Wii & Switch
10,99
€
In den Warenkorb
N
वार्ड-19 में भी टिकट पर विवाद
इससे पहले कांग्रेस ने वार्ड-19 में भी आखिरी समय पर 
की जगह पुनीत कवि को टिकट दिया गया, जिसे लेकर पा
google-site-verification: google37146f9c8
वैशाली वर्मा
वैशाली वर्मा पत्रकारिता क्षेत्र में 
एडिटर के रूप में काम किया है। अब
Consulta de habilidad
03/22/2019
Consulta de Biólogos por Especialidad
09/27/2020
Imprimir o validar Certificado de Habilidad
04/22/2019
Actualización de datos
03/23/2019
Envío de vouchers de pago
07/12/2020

__Exercise goal__
Every entry must be set down exactly, with nothing left out.

__Response box__
Wii & Switch
10,99
€
In den Warenkorb
N
वार्ड-19 में भी टिकट पर विवाद
इससे पहले कांग्रेस ने वार्ड-19 में भी आखिरी समय पर 
की जगह पुनीत कवि को टिकट दिया गया, जिसे लेकर पा
google-site-verification: google37146f9c8
वैशाली वर्मा
वैशाली वर्मा पत्रकारिता क्षेत्र में 
एडिटर के रूप में काम किया है। अब
Consulta de habilidad
03/22/2019
Consulta de Biólogos por Especialidad
09/27/2020
Imprimir o validar Certificado de Habilidad
04/22/2019
Actualización de datos
03/23/2019
Envío de vouchers de pago
07/12/2020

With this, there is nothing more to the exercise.